══ RECORDED INFORMATION
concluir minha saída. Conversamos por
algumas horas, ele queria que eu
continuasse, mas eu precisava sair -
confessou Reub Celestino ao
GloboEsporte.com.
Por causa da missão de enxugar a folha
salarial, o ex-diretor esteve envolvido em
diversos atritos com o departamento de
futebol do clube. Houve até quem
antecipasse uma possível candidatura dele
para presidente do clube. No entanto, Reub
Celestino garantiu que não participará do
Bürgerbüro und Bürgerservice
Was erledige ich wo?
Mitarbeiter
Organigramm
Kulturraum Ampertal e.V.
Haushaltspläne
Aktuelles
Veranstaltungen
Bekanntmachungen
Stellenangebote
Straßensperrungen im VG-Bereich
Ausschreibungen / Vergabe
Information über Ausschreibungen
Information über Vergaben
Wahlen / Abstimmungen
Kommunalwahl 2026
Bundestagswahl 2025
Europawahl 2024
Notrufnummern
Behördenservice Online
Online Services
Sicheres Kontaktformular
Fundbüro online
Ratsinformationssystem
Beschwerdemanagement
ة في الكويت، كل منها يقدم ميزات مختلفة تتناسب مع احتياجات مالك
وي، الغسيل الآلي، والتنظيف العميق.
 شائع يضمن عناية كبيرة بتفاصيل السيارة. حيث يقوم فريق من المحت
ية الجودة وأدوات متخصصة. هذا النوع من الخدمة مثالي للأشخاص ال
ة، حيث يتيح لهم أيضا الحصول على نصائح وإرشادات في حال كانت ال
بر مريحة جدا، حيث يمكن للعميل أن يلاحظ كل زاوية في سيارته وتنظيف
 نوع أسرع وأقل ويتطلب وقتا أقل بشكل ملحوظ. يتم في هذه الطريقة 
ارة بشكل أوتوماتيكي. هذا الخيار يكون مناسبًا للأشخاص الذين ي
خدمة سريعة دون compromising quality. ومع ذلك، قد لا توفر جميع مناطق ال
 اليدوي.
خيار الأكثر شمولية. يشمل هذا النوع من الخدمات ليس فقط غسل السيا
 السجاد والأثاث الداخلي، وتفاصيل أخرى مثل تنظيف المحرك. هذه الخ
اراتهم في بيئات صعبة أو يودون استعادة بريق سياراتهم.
════
WHAT YOU ARE ASKED TO DO: Copy every record exactly, with nothing added or dropped.

RESULT BELOW:
concluir minha saída. Conversamos por
algumas horas, ele queria que eu
continuasse, mas eu precisava sair -
confessou Reub Celestino ao
GloboEsporte.com.
Por causa da missão de enxugar a folha
salarial, o ex-diretor esteve envolvido em
diversos atritos com o departamento de
futebol do clube. Houve até quem
antecipasse uma possível candidatura dele
para presidente do clube. No entanto, Reub
Celestino garantiu que não participará do
Bürgerbüro und Bürgerservice
Was erledige ich wo?
Mitarbeiter
Organigramm
Kulturraum Ampertal e.V.
Haushaltspläne
Aktuelles
Veranstaltungen
Bekanntmachungen
Stellenangebote
Straßensperrungen im VG-Bereich
Ausschreibungen / Vergabe
Information über Ausschreibungen
Information über Vergaben
Wahlen / Abstimmungen
Kommunalwahl 2026
Bundestagswahl 2025
Europawahl 2024
Notrufnummern
Behördenservice Online
Online Services
Sicheres Kontaktformular
Fundbüro online
Ratsinformationssystem
Beschwerdemanagement
ة في الكويت، كل منها يقدم ميزات مختلفة تتناسب مع احتياجات مالك
وي، الغسيل الآلي، والتنظيف العميق.
 شائع يضمن عناية كبيرة بتفاصيل السيارة. حيث يقوم فريق من المحت
ية الجودة وأدوات متخصصة. هذا النوع من الخدمة مثالي للأشخاص ال
ة، حيث يتيح لهم أيضا الحصول على نصائح وإرشادات في حال كانت ال
بر مريحة جدا، حيث يمكن للعميل أن يلاحظ كل زاوية في سيارته وتنظيف
 نوع أسرع وأقل ويتطلب وقتا أقل بشكل ملحوظ. يتم في هذه الطريقة 
ارة بشكل أوتوماتيكي. هذا الخيار يكون مناسبًا للأشخاص الذين ي
خدمة سريعة دون compromising quality. ومع ذلك، قد لا توفر جميع مناطق ال
 اليدوي.
خيار الأكثر شمولية. يشمل هذا النوع من الخدمات ليس فقط غسل السيا
 السجاد والأثاث الداخلي، وتفاصيل أخرى مثل تنظيف المحرك. هذه الخ
اراتهم في بيئات صعبة أو يودون استعادة بريق سياراتهم.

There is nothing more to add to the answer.